If I were to list all of the evidence to support my hypothesis I would need to write another book and it would still not be enough to convince some people.

I will therefore call another witness instead! You!

Nearly everyone has had the experience of thinking of a person just before the phone rings or in a conversation, saying something that the other person was thinking.

I, myself, many years ago had the experience of driving home – not really thinking anything – when I was struck by a sense of dread and fear, I knew that something terrible had happened to an old girlfriend of mine that, at the time, I had loved very much. I had not thought of her in decades as we parted on bad terms – hers was not a memory I liked to dwell on. I called her mother to see if she was alright and she said “How did you know? Diane has just had a late miscarriage due to a boating accident.”

Most people have experiences of true empathy but we have been conditioned to ignore the evidence of our own experience.

As the weight of evidence builds up for true empathy (the ability to sense another person’s feelings and thoughts) devotees of the neurocentric paradigm have suggested physical mechanisms to account for the anomalies:

  • Micro-sound leakage
  • Air pressure changes
  • Subtle vibration
  • Temporal expectation
  • Context priming
  • Prior probability bias
  • Confirmation bias
  • Retrospective reinterpretation

What is the truth? I’ve looked at the evidence and I am sceptical but I will let you decide.

Carl Rogers in the end, in his famous session with ‘Gloria’, said “well all I can do is what I am feeling - that is – I feel close to you in this moment.”

Real empathy demands that the therapist open his heart to another person, to give them unconditional positive regard, when that happens, when there is a true need, maybe it is possible for a true connection between two people to be created.

What do you think? Have you had the experience during therapy of knowing what another person thinks or feels?

In my next article of the series, I will examine the question:

“Does empathy make me a better therapist?”

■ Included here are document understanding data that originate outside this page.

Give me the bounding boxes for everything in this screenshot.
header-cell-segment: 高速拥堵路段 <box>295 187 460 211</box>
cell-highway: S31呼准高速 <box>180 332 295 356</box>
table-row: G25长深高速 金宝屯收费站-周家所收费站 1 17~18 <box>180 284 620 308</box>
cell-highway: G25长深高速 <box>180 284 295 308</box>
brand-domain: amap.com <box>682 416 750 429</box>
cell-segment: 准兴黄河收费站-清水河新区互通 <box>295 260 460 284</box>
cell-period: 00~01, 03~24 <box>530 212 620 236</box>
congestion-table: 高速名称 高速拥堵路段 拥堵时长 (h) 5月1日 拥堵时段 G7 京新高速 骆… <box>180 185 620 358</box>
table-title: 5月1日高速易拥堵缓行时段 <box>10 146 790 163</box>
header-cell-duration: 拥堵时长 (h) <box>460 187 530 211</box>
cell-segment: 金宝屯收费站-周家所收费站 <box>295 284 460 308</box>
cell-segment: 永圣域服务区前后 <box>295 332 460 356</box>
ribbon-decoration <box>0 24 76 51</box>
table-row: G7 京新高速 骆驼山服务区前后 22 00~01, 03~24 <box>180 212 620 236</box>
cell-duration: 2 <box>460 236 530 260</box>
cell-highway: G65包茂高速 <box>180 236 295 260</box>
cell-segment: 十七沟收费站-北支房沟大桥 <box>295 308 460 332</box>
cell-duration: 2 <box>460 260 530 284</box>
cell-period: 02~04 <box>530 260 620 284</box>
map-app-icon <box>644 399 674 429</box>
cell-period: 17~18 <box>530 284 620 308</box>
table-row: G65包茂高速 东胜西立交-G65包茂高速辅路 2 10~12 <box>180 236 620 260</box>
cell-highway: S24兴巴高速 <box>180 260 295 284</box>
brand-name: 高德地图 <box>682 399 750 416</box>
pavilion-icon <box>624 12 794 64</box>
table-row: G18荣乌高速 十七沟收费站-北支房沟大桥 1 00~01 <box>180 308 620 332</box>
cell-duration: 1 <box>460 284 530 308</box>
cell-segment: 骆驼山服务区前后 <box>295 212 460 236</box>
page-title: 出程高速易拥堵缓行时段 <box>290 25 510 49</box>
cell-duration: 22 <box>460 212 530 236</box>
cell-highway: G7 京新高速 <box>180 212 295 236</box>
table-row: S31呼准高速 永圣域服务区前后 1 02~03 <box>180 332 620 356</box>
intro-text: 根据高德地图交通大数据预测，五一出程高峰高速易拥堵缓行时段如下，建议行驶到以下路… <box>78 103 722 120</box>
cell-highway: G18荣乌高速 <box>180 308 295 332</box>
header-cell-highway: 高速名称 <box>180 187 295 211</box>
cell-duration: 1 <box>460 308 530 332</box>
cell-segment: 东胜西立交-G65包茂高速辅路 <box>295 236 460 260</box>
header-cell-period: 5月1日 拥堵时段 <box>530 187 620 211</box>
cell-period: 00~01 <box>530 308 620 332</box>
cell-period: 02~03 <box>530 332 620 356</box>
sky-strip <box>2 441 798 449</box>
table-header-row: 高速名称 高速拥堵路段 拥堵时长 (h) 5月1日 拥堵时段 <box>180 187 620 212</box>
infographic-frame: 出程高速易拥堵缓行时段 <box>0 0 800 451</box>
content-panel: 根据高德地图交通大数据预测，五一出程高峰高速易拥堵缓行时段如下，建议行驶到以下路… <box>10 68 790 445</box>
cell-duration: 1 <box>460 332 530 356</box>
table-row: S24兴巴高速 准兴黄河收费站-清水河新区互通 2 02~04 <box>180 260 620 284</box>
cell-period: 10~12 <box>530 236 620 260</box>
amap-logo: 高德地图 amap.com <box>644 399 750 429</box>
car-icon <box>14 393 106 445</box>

Cognitive-Behavioral Therapist, Counselor, Pastoral Counsel... Show more
Miguel
Cognitive-Behavioral Therapist, Counselor, Pastoral Counsel... Show more

My name is Miguel Antonio Sebastian and I am a Clinical and Pastoral Psychotherapist and Counsellor. (CBT, DBT, Schema Therapy, CIT, DMN-I NST). I am the founder of the Institute for DMN and Trauma Research. Professional Member of the Institute of Counselling in the UK, accredited by the ACCPH and Glasgow Caledonian University.

I specialise in working internationally with adults who have tried therapy/medication but remain stuck with persistent symptoms and are looking for a different route forward. I specialise in early complex trauma: Addict ...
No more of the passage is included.